WEIRDLAND: Happy Anniversary, Jerry Lewis!

Friday, March 16, 2018

Happy Anniversary, Jerry Lewis!


Jerry Lewis (The Joke Explained) video. Happy Anniversary!

Don’t try to sound wise or informed about Jerry Lewis, don’t try to shed light. He rejects being understood, quite properly, and his impulses live in darkness—a fact Jerry’s every twitch elucidated. The countless commentators who worked through the decades to label Jerry, judge him, pass sentence, never sat with him at the table, yet eagerly framed him in personal, not professional, terms. It is interesting that Jerry, an unwavering source of brilliance, was somehow not a source of illumination. Illumination was neither his method nor his path, although he was a blinding sun. The confession speech at the end of The Nutty Professor, where he breaks up during “That Old Black Magic,” then stands on the stage and tells the story of his life: it is pure sunshine, if also, simultaneously, degradation. One positively needed him to keep on, to be an ultimate survivor, a defier of time who would never lose his path in the desert of the real (Zizek). To claim that at the end he was no longer young is an immaterial lie, because he was young in a way that hurt us to consider: embarrassingly young, insouciantly young, proudly young, critically young, a person with young sensitivities, to whom rudeness was an attack. 

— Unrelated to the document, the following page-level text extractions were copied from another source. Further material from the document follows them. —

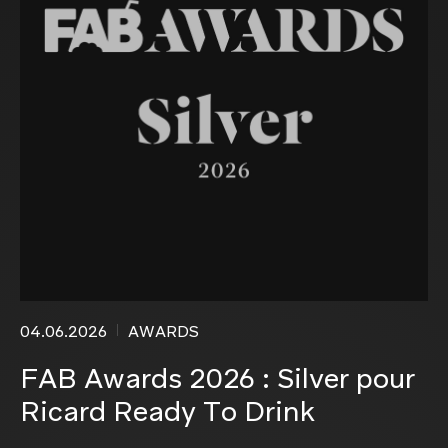
04.06.2026
AWARDS
FAB Awards 2026 : Silver pour
Ricard Ready To Drink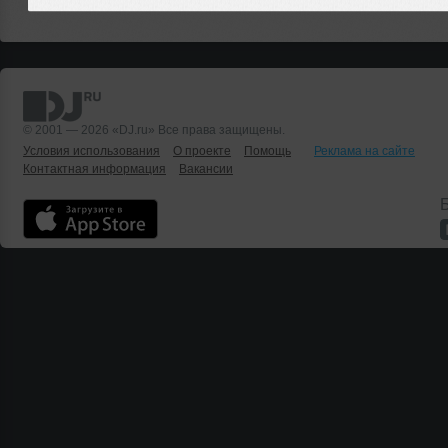
© 2001 — 2026 «DJ.ru» Все права защищены.
Условия использования
О проекте
Помощь
Реклама на сайте
Контактная информация
Вакансии
Б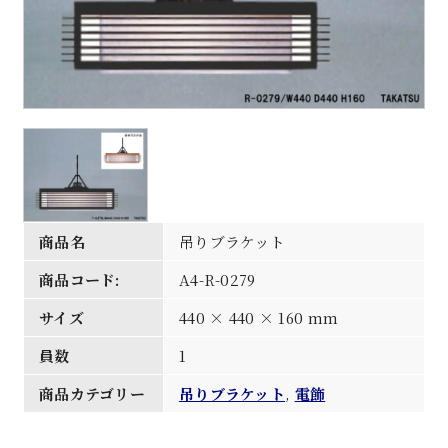
商品名
吊りブラケット
商品コード:
A4-R-0279
サイズ
440 × 440 × 160 mm
員数
1
商品カテゴリー
吊りブラケット
,
電飾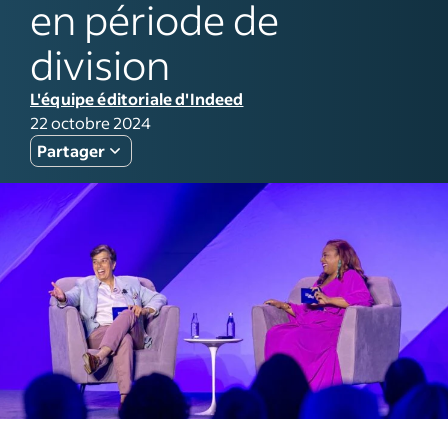
en période de
division
L'équipe éditoriale d'Indeed
22 octobre 2024
Partager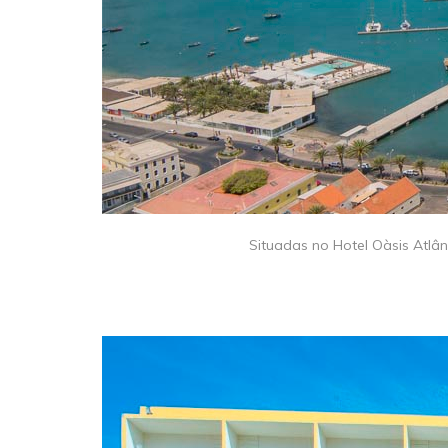
​Situadas no Hotel Oàsis Atlâ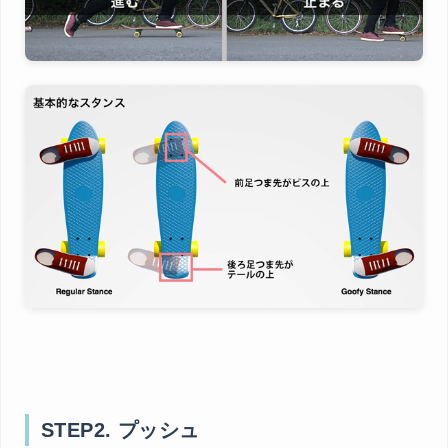
STEP2. プッシュ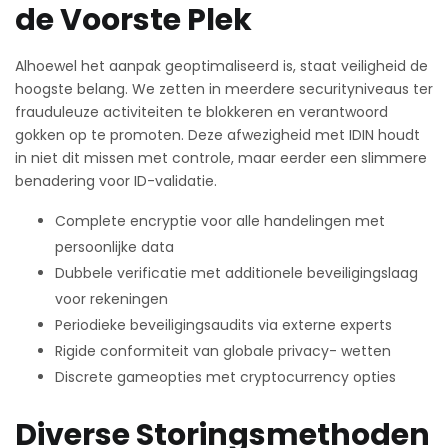
de Voorste Plek
Alhoewel het aanpak geoptimaliseerd is, staat veiligheid de
hoogste belang. We zetten in meerdere securityniveaus ter
frauduleuze activiteiten te blokkeren en verantwoord
gokken op te promoten. Deze afwezigheid met IDIN houdt
in niet dit missen met controle, maar eerder een slimmere
benadering voor ID-validatie.
Complete encryptie voor alle handelingen met
persoonlijke data
Dubbele verificatie met additionele beveiligingslaag
voor rekeningen
Periodieke beveiligingsaudits via externe experts
Rigide conformiteit van globale privacy- wetten
Discrete gameopties met cryptocurrency opties
Diverse Storingsmethoden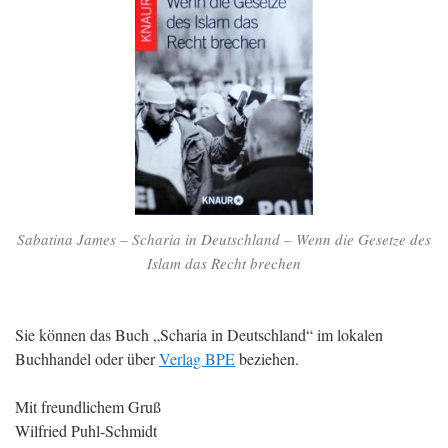
Sabatina James – Scharia in Deutschland – Wenn die Gesetze des
Islam das Recht brechen
Sie können das Buch „Scharia in Deutschland“ im lokalen
Buchhandel oder über
Verlag BPE
beziehen.
Mit freundlichem Gruß
Wilfried Puhl-Schmidt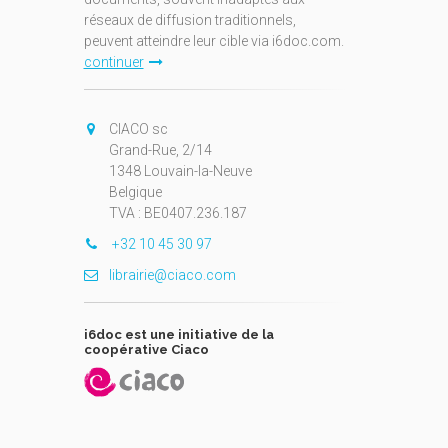
réseaux de diffusion traditionnels,
peuvent atteindre leur cible via i6doc.com.
continuer
CIACO sc
Grand-Rue, 2/14
1348 Louvain-la-Neuve
Belgique
TVA : BE0407.236.187
+32 10 45 30 97
librairie@ciaco.com
i6doc est une initiative de la
coopérative Ciaco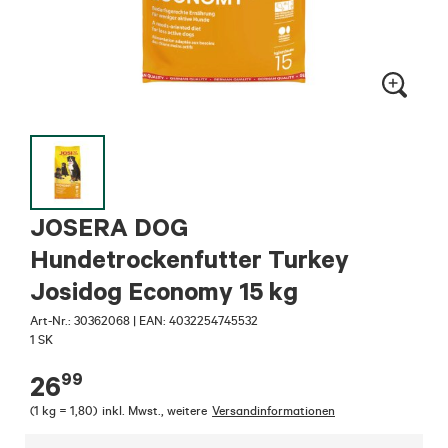
JOSERA DOG
Hundetrockenfutter Turkey
Josidog Economy 15 kg
Art-Nr.:
30362068
|
EAN: 4032254745532
1 SK
99
26
(
1 kg = 1,80
)
inkl. Mwst.
,
weitere
Versandinformationen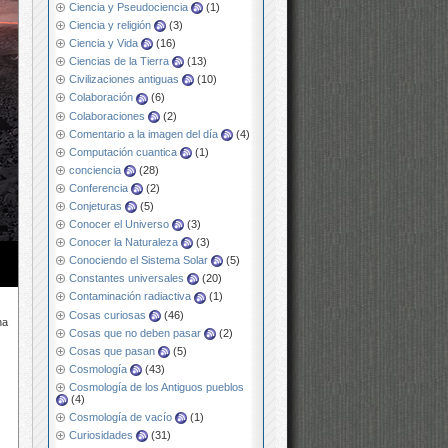
Ciencia y Pseudociencia
(1)
Ciencia y religión
(3)
Ciencia y Vida
(16)
Ciencias de la Tierra
(13)
Civilizaciones antiguas
(10)
Colaboración
(6)
Colaboraciones
(2)
Comentario a la imagen del día
(4)
Computación cuantica
(1)
conciencia
(28)
Conferencia
(2)
Conjeturas
(5)
Conocer el Universo
(3)
Conocer la Naturaleza
(3)
Conociendo el Sistema Solar
(5)
Constantes universales
(20)
Contaminación radiactiva
(1)
Cosas curiosas
(46)
na
Cosas que no deben pasar
(2)
Cosas que pasan
(5)
Cosmología
(43)
Cosmología de los Antiguos pueblos
(4)
Cosmología de vacío
(1)
Curiosidades
(31)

Jerry was young against the tide. He had succeeded in retaining what so many of us are pleased to surrender. It was charming and affronting in Visit to a Small Planet that the alien he played was all of, and nothing but Jerry Lewis, and that, coming to earth for a short while (he liked to say, “I will not come this way again”) he did not offer the creepy sagacity of Robert Wise’s Klaatu in The Day the Earth Stood Still but gave instead unfamiliarity, wonder, awkwardness. Magic, which is not to imply that he acted without limit or responsibility, that he was always, somewhere underneath, “The Kid” audiences around the world came to know so well. Forget mnemonics, forget sensibility, forget pointing to something. Just use your mouth, and then recall how Jerry used his mouth, chewing and tasting language and soundfulness. It is possible to mean “saying” without meaning “that which one says.” Children do this all the time. And so do drunkards. And people suffering from certain neurological disorders. And comedians. Memories change in the winds, but their status as memories does not. They persist as iconic images. Iconic Jerry Lewis has permanence. Or the helpless, profitless attempts at well-behaved articulation, the wholly civil Jerry, as when Julius Kelp needs to explain something to his Dean (Del Moore), with the tongue emerging from the teeth. Meaning only goodness, trying very hard. But unable to meet the vicious demands of modernity, the  heartless, incompassionate orders from above, and because of a nature over which he has no authority. 

We have all been there, initiates to a much cultivated ceremony that we do not grasp, whose features are all mysteries, and surrounded by a coterie of uninterested insiders who have forgotten their own initiations and treat us like dirt. We have all been there, and have forgotten. When he invokes the memory, we resist. We say, with our lips turned down, “Such a clutz!” Indeed, clutzes we are all, but have forgotten, thinking now, in our elegance, that because we are socialized, because we survived the torture that Jerry never escapes, we were always naturally this way, always cool, and it is only with him that there is something very wrong. I love the delicate way he sings Arthur Schwartz and Howard Dietz’s “By Myself” in The Delicate Delinquent, because, as need hardly be said, in the late 1950s so many people took delinquency as a serious problem they were incapable of conceiving how a delinquent could be delicate. Hollywood or Bust, his previous film, had been his final collaboration with Dean Martin. Dean was a crooner, like Mel Torme, like Sinatra, like Tony Bennett. Jerry used a harshly tuned whine, like an animal in pain. Jerry was always in sympathy with the “animal” in pain. The question with Dean and Jerry was never who could sing better but which voice we preferred to hear. I was supposed to prefer Dean, but I preferred Jerry.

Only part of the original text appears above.